__Work order__:
Your answer should give again, exactly, the lines from the beginning of the entries below through the line containing "available throughout entire justice process.". It must contain no pictures.

---------------

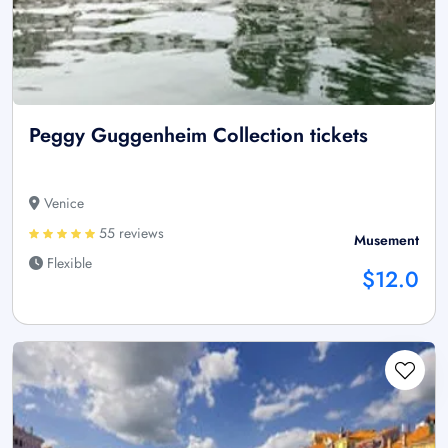
Peggy Guggenheim Collection tickets
Venice
55 reviews
Musement
Flexible
$12.0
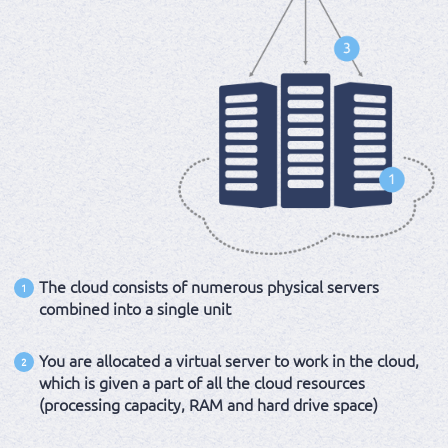
The cloud consists of numerous physical servers
1
combined into a single unit
You are allocated a virtual server to work in the cloud,
2
which is given a part of all the cloud resources
(processing capacity, RAM and hard drive space)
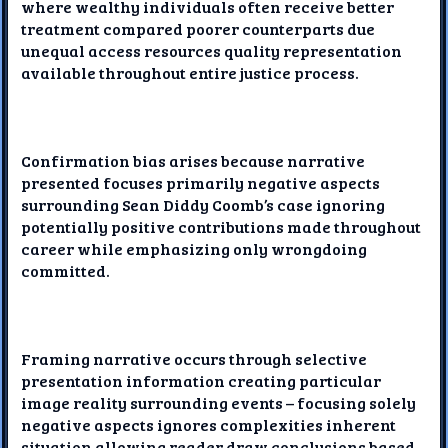
where wealthy individuals often receive better
treatment compared poorer counterparts due
unequal access resources quality representation
available throughout entire justice process.
Confirmation bias arises because narrative
presented focuses primarily negative aspects
surrounding Sean Diddy Coomb’s case ignoring
potentially positive contributions made throughout
career while emphasizing only wrongdoing
committed.
Framing narrative occurs through selective
presentation information creating particular
image reality surrounding events – focusing solely
negative aspects ignores complexities inherent
situation allowing reader draw conclusions based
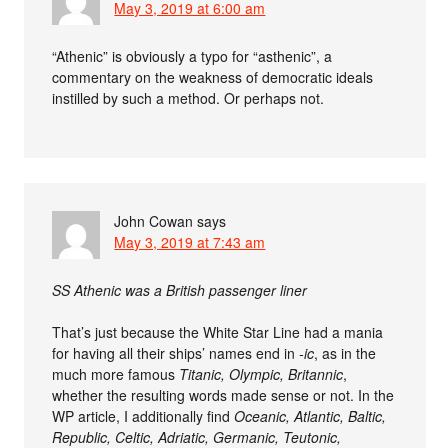
May 3, 2019 at 6:00 am
“Athenic” is obviously a typo for “asthenic”, a
commentary on the weakness of democratic ideals
instilled by such a method. Or perhaps not.
John Cowan
says
May 3, 2019 at 7:43 am
SS Athenic was a British passenger liner
That’s just because the White Star Line had a mania
for having all their ships’ names end in
-ic
, as in the
much more famous
Titanic, Olympic, Britannic
,
whether the resulting words made sense or not. In the
WP article, I additionally find
Oceanic, Atlantic, Baltic,
Republic, Celtic, Adriatic, Germanic, Teutonic,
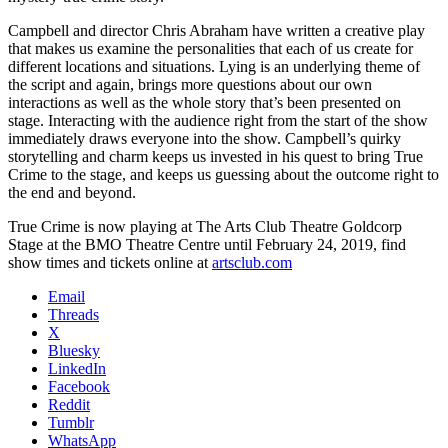
Campbell and director Chris Abraham have written a creative play
that makes us examine the personalities that each of us create for
different locations and situations. Lying is an underlying theme of
the script and again, brings more questions about our own
interactions as well as the whole story that’s been presented on
stage. Interacting with the audience right from the start of the show
immediately draws everyone into the show. Campbell’s quirky
storytelling and charm keeps us invested in his quest to bring True
Crime to the stage, and keeps us guessing about the outcome right to
the end and beyond.
True Crime is now playing at The Arts Club Theatre Goldcorp
Stage at the BMO Theatre Centre until February 24, 2019, find
show times and tickets online at
artsclub.com
Email
Threads
X
Bluesky
LinkedIn
Facebook
Reddit
Tumblr
WhatsApp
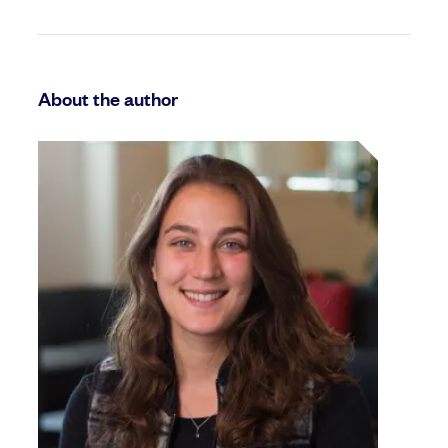
About the author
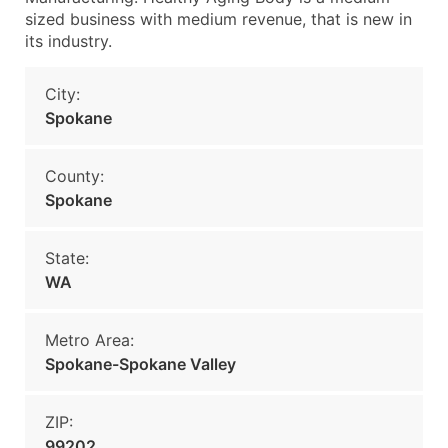
sized business with medium revenue, that is new in
its industry.
City:
Spokane
County:
Spokane
State:
WA
Metro Area:
Spokane-Spokane Valley
ZIP:
99202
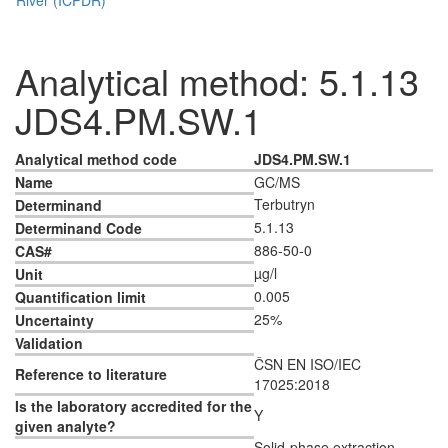
Analytical method: 5.1.13
JDS4.PM.SW.1
Analytical method code
JDS4.PM.SW.1
Name
GC/MS
Terbutryn
Determinand
5.1.13
Determinand Code
886-50-0
CAS#
µg/l
Unit
0.005
Quantification limit
25%
Uncertainty
Validation
ČSN EN ISO/IEC
Reference to literature
17025:2018
Is the laboratory accredited for the
Y
given analyte?
Solid-phase extraction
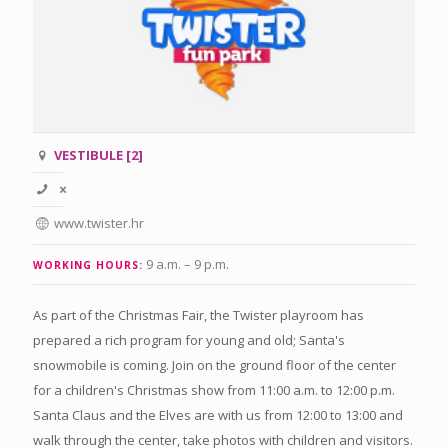
VESTIBULE [2]
www.twister.hr
9 a.m. – 9 p.m
.
WORKING HOURS:
As part of the Christmas Fair, the Twister playroom has
prepared a rich program for young and old; Santa's
snowmobile is coming. Join on the ground floor of the center
for a children's Christmas show from 11:00 a.m. to 12:00 p.m.
Santa Claus and the Elves are with us from 12:00 to 13:00 and
walk through the center, take photos with children and visitors.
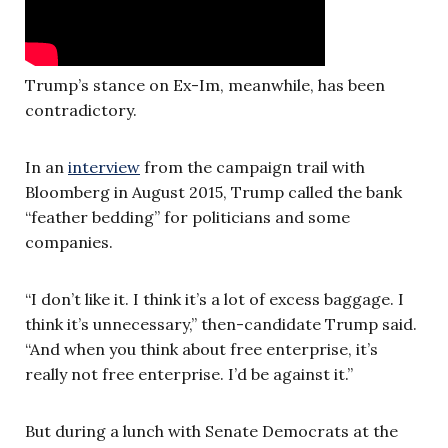
Trump’s stance on Ex-Im, meanwhile, has been
contradictory.
In an
interview
from the campaign trail with
Bloomberg in August 2015, Trump called the bank
“feather bedding” for politicians and some
companies.
“I don’t like it. I think it’s a lot of excess baggage. I
think it’s unnecessary,” then-candidate Trump said.
“And when you think about free enterprise, it’s
really not free enterprise. I’d be against it.”
But during a lunch with Senate Democrats at the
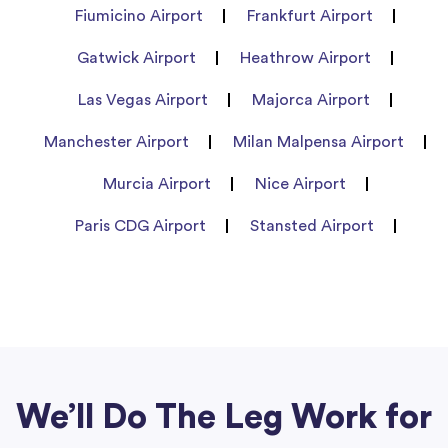
Fiumicino Airport
Frankfurt Airport
Gatwick Airport
Heathrow Airport
Las Vegas Airport
Majorca Airport
Manchester Airport
Milan Malpensa Airport
Murcia Airport
Nice Airport
Paris CDG Airport
Stansted Airport
We’ll Do The Leg Work for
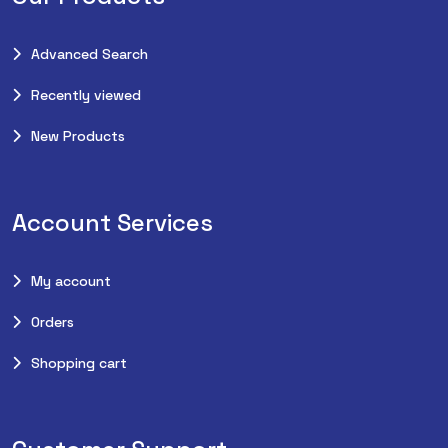
Advanced Search
Recently viewed
New Products
Account Services
My account
Orders
Shopping cart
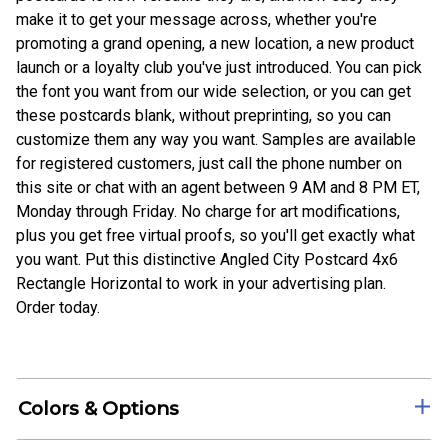
make it to get your message across, whether you're
promoting a grand opening, a new location, a new product
launch or a loyalty club you've just introduced. You can pick
the font you want from our wide selection, or you can get
these postcards blank, without preprinting, so you can
customize them any way you want. Samples are available
for registered customers, just call the phone number on
this site or chat with an agent between 9 AM and 8 PM ET,
Monday through Friday. No charge for art modifications,
plus you get free virtual proofs, so you'll get exactly what
you want. Put this distinctive Angled City Postcard 4x6
Rectangle Horizontal to work in your advertising plan.
Order today.
Colors & Options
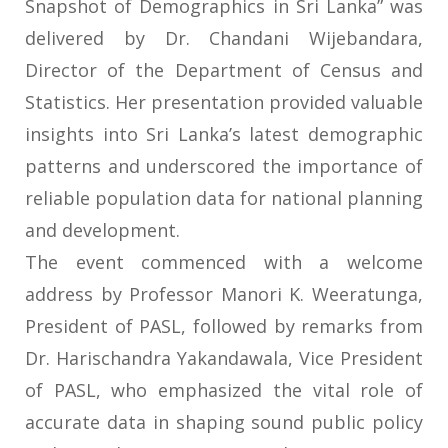
Snapshot of Demographics in Sri Lanka” was
delivered by Dr. Chandani Wijebandara,
Director of the Department of Census and
Statistics. Her presentation provided valuable
insights into Sri Lanka’s latest demographic
patterns and underscored the importance of
reliable population data for national planning
and development.
The event commenced with a welcome
address by Professor Manori K. Weeratunga,
President of PASL, followed by remarks from
Dr. Harischandra Yakandawala, Vice President
of PASL, who emphasized the vital role of
accurate data in shaping sound public policy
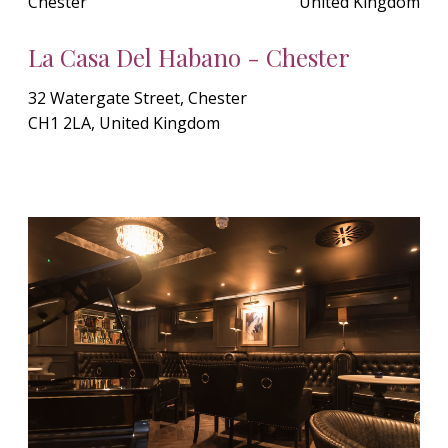
Chester
United Kingdom
La Casa Del Habano - Chester
32 Watergate Street, Chester
CH1 2LA, United Kingdom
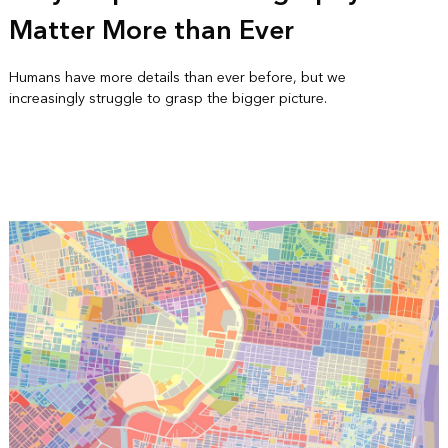
Matter More than Ever
Humans have more details than ever before, but we
increasingly struggle to grasp the bigger picture.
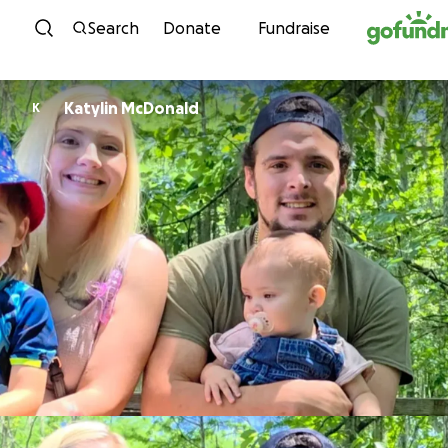
Skip to content
Search
Donate
Fundraise
Katylin McDonald
K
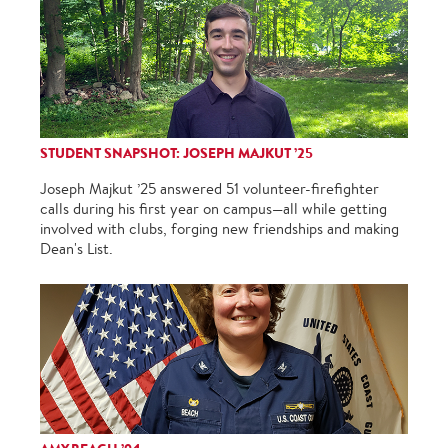
STUDENT SNAPSHOT: JOSEPH MAJKUT ’25
Joseph Majkut ’25 answered 51 volunteer-firefighter
calls during his first year on campus—all while getting
involved with clubs, forging new friendships and making
Dean's List.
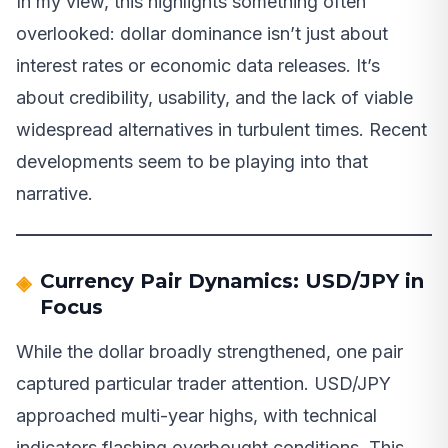
In my view, this highlights something often
overlooked: dollar dominance isn’t just about
interest rates or economic data releases. It’s
about credibility, usability, and the lack of viable
widespread alternatives in turbulent times. Recent
developments seem to be playing into that
narrative.
Currency Pair Dynamics: USD/JPY in
Focus
While the dollar broadly strengthened, one pair
captured particular trader attention. USD/JPY
approached multi-year highs, with technical
indicators flashing overbought conditions. This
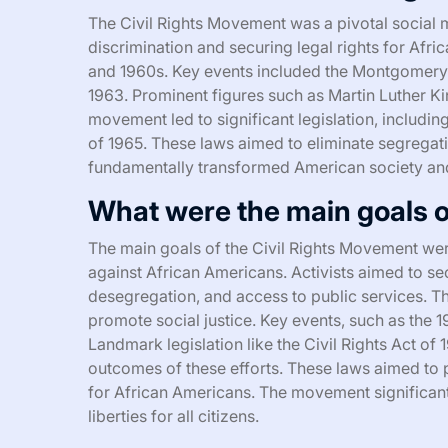
The Civil Rights Movement was a pivotal social 
discrimination and securing legal rights for Afri
and 1960s. Key events included the Montgomery 
1963. Prominent figures such as Martin Luther Ki
movement led to significant legislation, including
of 1965. These laws aimed to eliminate segregat
fundamentally transformed American society an
What were the main goals o
The main goals of the Civil Rights Movement were
against African Americans. Activists aimed to sec
desegregation, and access to public services. 
promote social justice. Key events, such as the 
Landmark legislation like the Civil Rights Act of
outcomes of these efforts. These laws aimed to 
for African Americans. The movement significant
liberties for all citizens.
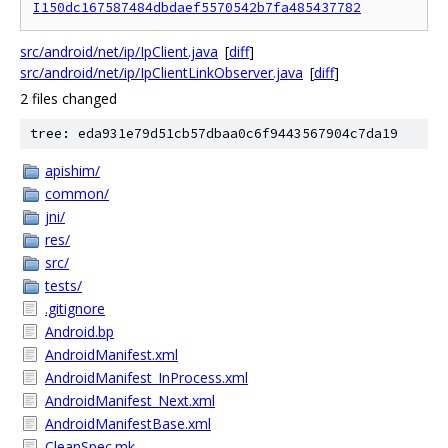
I150dc167587484dbdaef5570542b7fa485437782
src/android/net/ip/IpClient.java
[
diff
]
src/android/net/ip/IpClientLinkObserver.java
[
diff
]
2 files changed
tree: eda931e79d51cb57dbaa0c6f9443567904c7da19
apishim/
common/
jni/
res/
src/
tests/
.gitignore
Android.bp
AndroidManifest.xml
AndroidManifest_InProcess.xml
AndroidManifest_Next.xml
AndroidManifestBase.xml
CleanSpec.mk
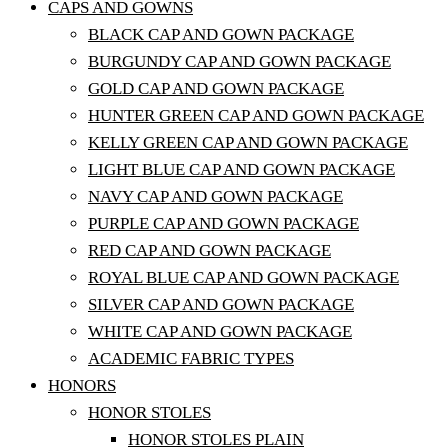
CAPS AND GOWNS
BLACK CAP AND GOWN PACKAGE
BURGUNDY CAP AND GOWN PACKAGE
GOLD CAP AND GOWN PACKAGE
HUNTER GREEN CAP AND GOWN PACKAGE
KELLY GREEN CAP AND GOWN PACKAGE
LIGHT BLUE CAP AND GOWN PACKAGE
NAVY CAP AND GOWN PACKAGE
PURPLE CAP AND GOWN PACKAGE
RED CAP AND GOWN PACKAGE
ROYAL BLUE CAP AND GOWN PACKAGE
SILVER CAP AND GOWN PACKAGE
WHITE CAP AND GOWN PACKAGE
ACADEMIC FABRIC TYPES
HONORS
HONOR STOLES
HONOR STOLES PLAIN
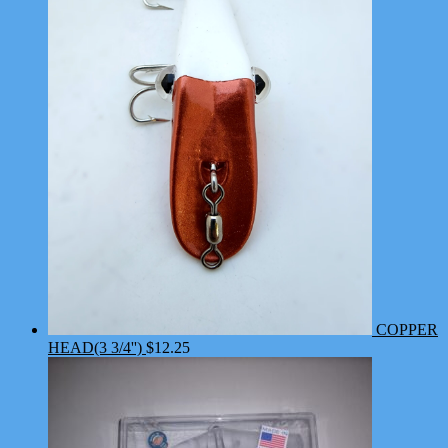
COPPER
HEAD(3 3/4'')
$
12.25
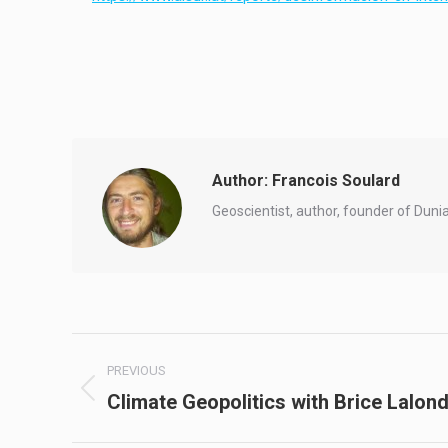
Author:
Francois Soulard
Geoscientist, author, founder of Duni
Post
PREVIOUS
navigation
Climate Geopolitics with Brice Lalon
Previous
post:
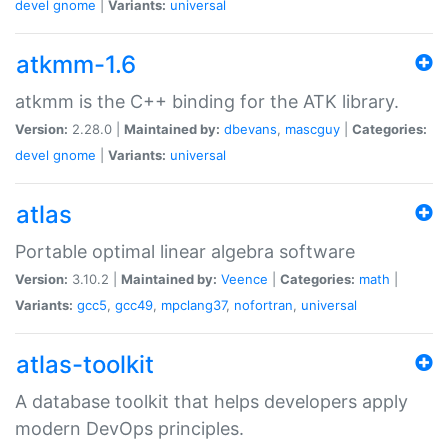
devel
gnome
|
Variants:
universal
atkmm-1.6
atkmm is the C++ binding for the ATK library.
Version:
2.28.0 |
Maintained by:
dbevans
,
mascguy
|
Categories:
devel
gnome
|
Variants:
universal
atlas
Portable optimal linear algebra software
Version:
3.10.2 |
Maintained by:
Veence
|
Categories:
math
|
Variants:
gcc5
,
gcc49
,
mpclang37
,
nofortran
,
universal
atlas-toolkit
A database toolkit that helps developers apply
modern DevOps principles.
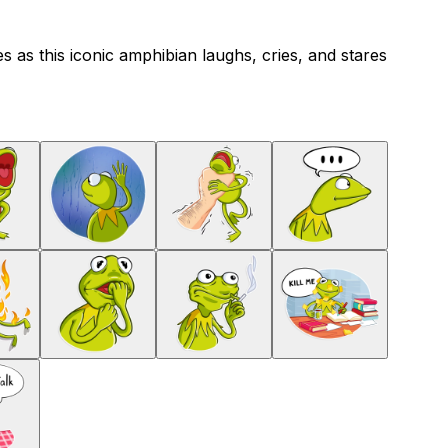
s as this iconic amphibian laughs, cries, and stares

---------------

__Output for this task__:
Peggy Guggenheim Collection tickets
Venice
55 reviews
Musement
Flexible
$12.0
The cloud consists of numerous physical servers
1
combined into a single unit
You are allocated a virtual server to work in the cloud,
2
which is given a part of all the cloud resources
(processing capacity, RAM and hard drive space)
where wealthy individuals often receive better
treatment compared poorer counterparts due
unequal access resources quality representation
available throughout entire justice process.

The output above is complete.